2. We examine whether climate change-induced earlier flowering has consequences for population persistence by incorporating reproductive losses from frost damage (a risk of early flowering) in population models of a subalpine sunflower (Helianthella quinquenervis). Using long-term demographic data for three populations that span the species’ elevation range (8–15 years, depending on the population), we first examine how snowmelt date affects plant vital rates. To verify vital rate responses to snowmelt date experimentally, we manipulate snowmelt date with a snow removal experiment at one population. Finally, we construct stochastic population projection models and Life Table Response Experiments for each population.
3. We find that populations decline (λs < 1) as snowmelt dates become earlier. Frost damage to flower buds, a consequence of climate change-induced earlier flowering, does not contribute strongly to population declines.
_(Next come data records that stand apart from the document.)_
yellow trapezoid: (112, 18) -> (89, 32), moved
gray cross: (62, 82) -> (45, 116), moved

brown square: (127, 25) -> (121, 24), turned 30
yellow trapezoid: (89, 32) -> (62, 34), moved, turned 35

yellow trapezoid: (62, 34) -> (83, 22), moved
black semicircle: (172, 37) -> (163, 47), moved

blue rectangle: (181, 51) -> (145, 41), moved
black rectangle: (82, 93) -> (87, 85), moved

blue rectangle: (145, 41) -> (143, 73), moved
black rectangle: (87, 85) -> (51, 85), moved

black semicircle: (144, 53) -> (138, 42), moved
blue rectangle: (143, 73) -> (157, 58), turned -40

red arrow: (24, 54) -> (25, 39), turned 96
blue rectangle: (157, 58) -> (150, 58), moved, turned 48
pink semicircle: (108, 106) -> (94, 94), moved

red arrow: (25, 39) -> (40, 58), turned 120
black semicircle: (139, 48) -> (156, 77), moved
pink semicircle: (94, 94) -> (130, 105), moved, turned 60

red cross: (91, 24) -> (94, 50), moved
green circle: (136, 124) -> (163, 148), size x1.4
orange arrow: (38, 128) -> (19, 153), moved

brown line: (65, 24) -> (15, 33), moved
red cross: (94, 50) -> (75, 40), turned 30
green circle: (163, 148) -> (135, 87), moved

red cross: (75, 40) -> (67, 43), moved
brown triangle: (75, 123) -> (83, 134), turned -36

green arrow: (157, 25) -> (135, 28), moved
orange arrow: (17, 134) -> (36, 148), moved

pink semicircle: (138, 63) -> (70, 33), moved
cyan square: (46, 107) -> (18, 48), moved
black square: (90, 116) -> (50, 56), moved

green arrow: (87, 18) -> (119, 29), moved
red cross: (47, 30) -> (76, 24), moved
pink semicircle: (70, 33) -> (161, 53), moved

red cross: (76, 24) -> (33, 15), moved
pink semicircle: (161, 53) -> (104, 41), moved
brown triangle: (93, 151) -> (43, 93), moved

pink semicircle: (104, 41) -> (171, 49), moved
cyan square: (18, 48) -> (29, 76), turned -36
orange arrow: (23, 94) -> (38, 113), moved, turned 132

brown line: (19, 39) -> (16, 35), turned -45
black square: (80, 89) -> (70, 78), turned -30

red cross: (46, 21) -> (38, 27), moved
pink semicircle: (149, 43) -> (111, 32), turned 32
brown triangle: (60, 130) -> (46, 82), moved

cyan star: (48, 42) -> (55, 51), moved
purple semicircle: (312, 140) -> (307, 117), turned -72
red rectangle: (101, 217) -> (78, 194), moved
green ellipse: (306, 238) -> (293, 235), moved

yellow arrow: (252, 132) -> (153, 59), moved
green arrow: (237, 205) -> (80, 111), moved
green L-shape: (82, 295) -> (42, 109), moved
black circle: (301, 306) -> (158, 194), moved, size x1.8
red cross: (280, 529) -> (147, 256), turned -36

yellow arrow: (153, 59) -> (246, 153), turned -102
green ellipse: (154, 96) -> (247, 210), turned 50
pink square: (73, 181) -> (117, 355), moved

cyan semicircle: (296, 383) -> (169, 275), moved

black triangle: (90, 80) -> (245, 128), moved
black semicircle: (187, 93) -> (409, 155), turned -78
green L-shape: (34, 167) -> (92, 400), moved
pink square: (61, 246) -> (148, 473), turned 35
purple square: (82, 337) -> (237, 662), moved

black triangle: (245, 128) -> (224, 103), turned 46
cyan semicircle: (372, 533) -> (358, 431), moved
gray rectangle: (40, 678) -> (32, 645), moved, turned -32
Instead, we find evidence that negative effects on survival, likely due to increased drought risk during longer growing seasons, drive projected population declines under earlier snowmelt dates.
4. Synthesis. Shifts in flowering phenology are a conspicuous and important aspect of biological responses to climate change, but here we show that the phenology of reproductive events can be unreliable measures of threats to population persistence, even when earlier flowering is associated with substantial reproductive losses. Evidence for shifts in reproductive phenology, along with scarcer evidence that these shifts actually influence reproductive success, are valuable but can paint an incomplete and even misleading picture of plant population responses to climate change.